Голубцов, Иван Александрович

Поделись знанием:
Перейти к: навигация, поиск
Иван Александрович Голубцов
Дата рождения:

8 (21) сентября 1887(1887-09-21)

Место рождения:

Сергиев Посад, Дмитровский уезд, Московская губерния

Дата смерти:

4 ноября 1966(1966-11-04) (79 лет)

Место смерти:

Москва

Страна:

Российская империя Российская империяСССР СССР

Научная сфера:

Отечественная история. Историческая география и картография. Архивоведение, археография, источниковедение.

Место работы:

Институт истории АН СССР

Альма-матер:

Московский университет

Ива́н Алекса́ндрович Голубцо́в (8 сентября 1887, Сергиев Посад — 4 ноября 1966, Москва) — русский советский историк, доктор исторических наук (1963), картограф.





Семья

Родился в семье специалиста в области церковной археологии и литургики Александра Петровича Голубцова и его жены Ольги Сергеевны, урождённой Смирновой, дочери ректора Московской духовной академии. Был старшим сыном в семье, в которой ещё было девять детей, в том числе священники Николай и Серафим, а также Павел, постриженный в монашество и ставший затем архиепископом Сергием.

Жена — Татьяна Алексеевна, урождённая Смысловская, дочь генерала, архивист. Дети — Ольга и Елена.

Образование

Окончил Сергиево-Посадскую мужскую гимназию (1905; с золотой медалью), историко-филологический факультет Московского университета (1910; тема выпускной работы: «Повинности крепостных крестьян в великороссийских губерниях в первой половине XIX века»). Ученик В. О. Ключевского, Ю. В. Готье, М. М. Богословского. Был оставлен при университете для подготовки к профессорскому званию.

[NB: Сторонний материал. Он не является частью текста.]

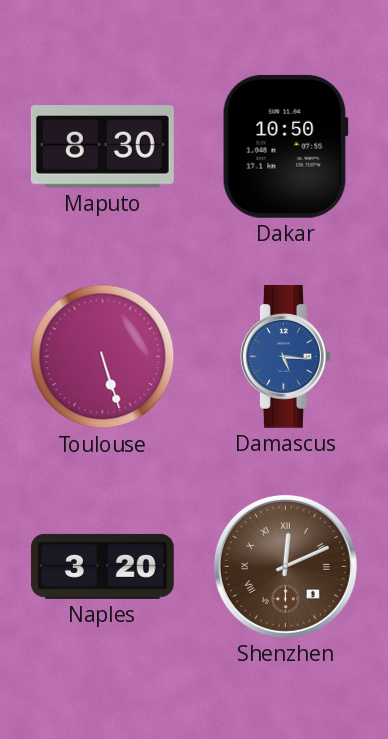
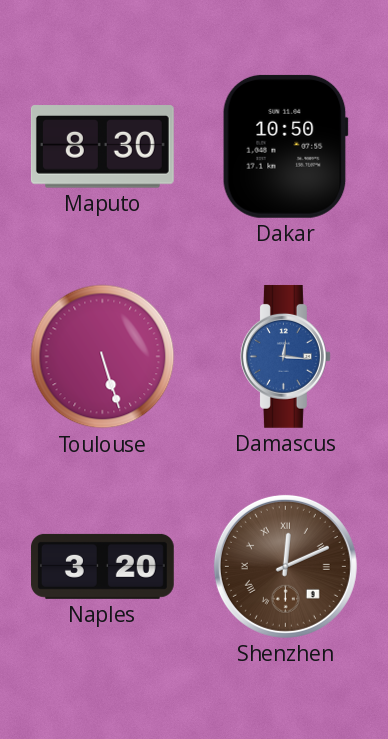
Damascus: 5:16 -> 12:16
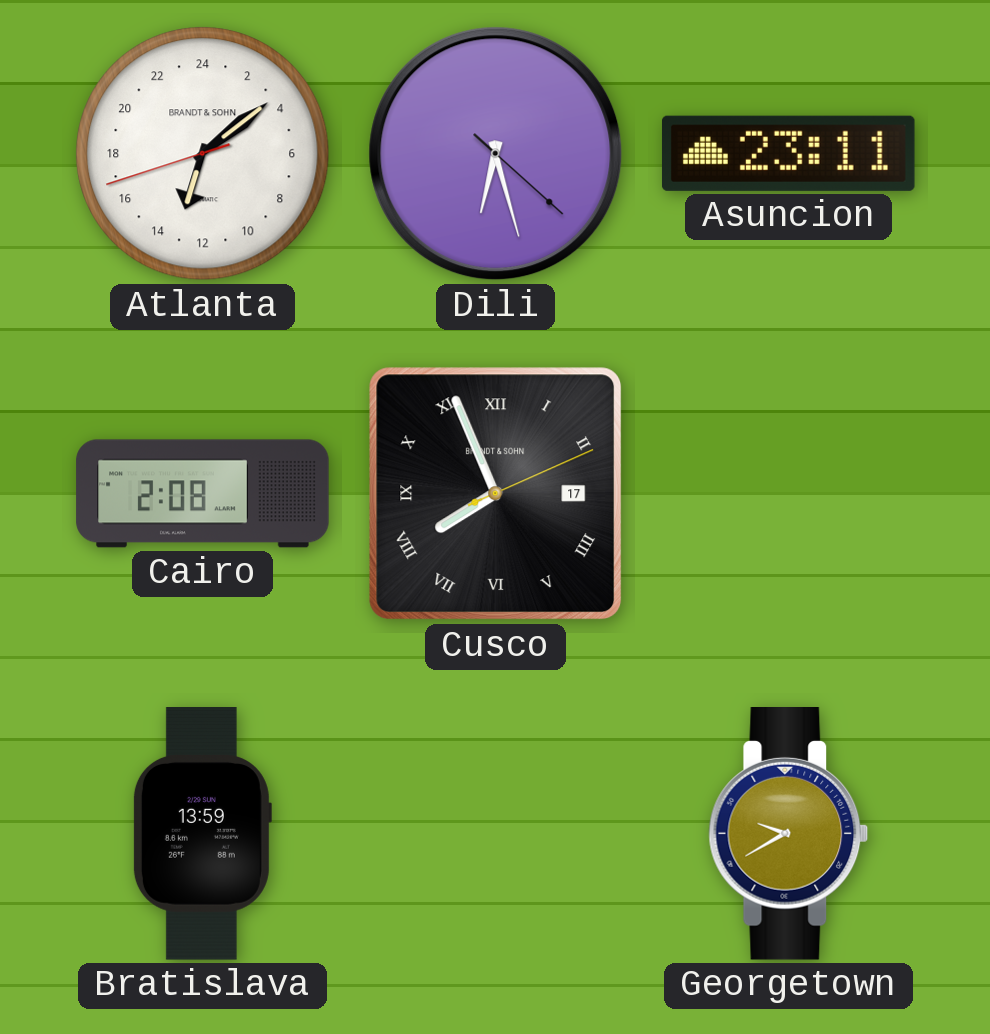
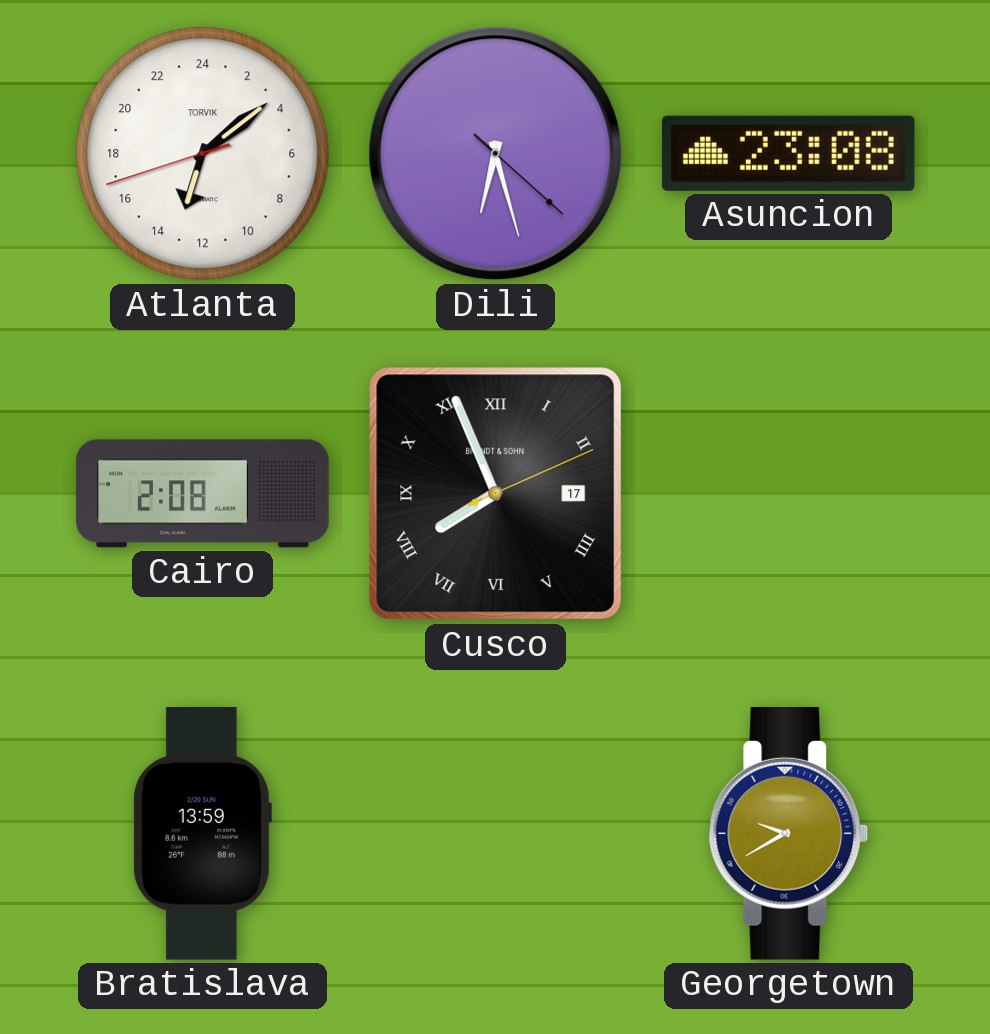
Atlanta brand: BRANDT & SOHN -> TORVIK
Asuncion: 23:11 -> 23:08
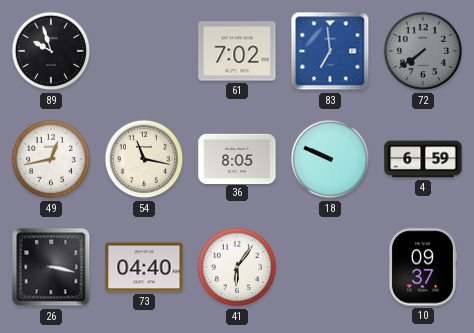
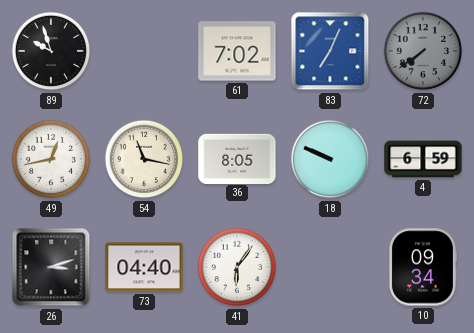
83: 6:59 -> 7:04
26: 3:17 -> 3:12
10: 09:37 -> 09:34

Научная, педагогическая и общественная деятельность

Преподавал русскую историю на Высших женских юридических курсах Полторацкой в Москве, вёл занятия по русской и зарубежной истории в Московской женской гимназии Припонской, в 1915 опубликовал статью «Челобитная выезжего из Польши б. русского тайного агента И. К. Любицкого 1687 г.».

Во время Первой мировой войны в 1916 поступил на военную службу, окончил ускоренный курс Московского Александровского военного училища, был произведён в прапорщики, служил в 29-м пехотном полку, расквартированном в Сергиевом Посаде. После Февральской революции 1917 активно участвовал в общественно-политической деятельности: был товарищем председателя распорядительного комитета в Сергиевом Посаде, редактором «Известий Распорядительного Комитета», председателем комитета своего Вифанско-Красюковского района, гласным Сергиево-Посадской городской думы. После прихода к власти большевиков был избран (в начале 1918) секретарём, а вскоре председателем Совета приходских советов, созданного для организации охраны имущества лавры и храмов от возможных грабежей.

С 1918 вновь преподавал на Высших женских курсах и работал в Главархиве, занимался спасением архивных документов. В 19191921 преподал русскую историю, в 1921—1925 — дипломатику на факультете общественных наук Московского государственного университета. В 1922—1925 преподавал архивоведение, в 1925—1930 — чтение древних рукописей на архивных курсах Центрархива. Одновременно работал в архиве Красной армии, Архиве народного хозяйства, культуры и быта, с 1927 — старший архивист-консультант Управления Центрархива РСФСР. Продолжал заниматься исследовательской деятельностью, опубликовал работу «Измена Нагих» («Учёные Записки Института Истории РАНИОН», 1929, IV кн.).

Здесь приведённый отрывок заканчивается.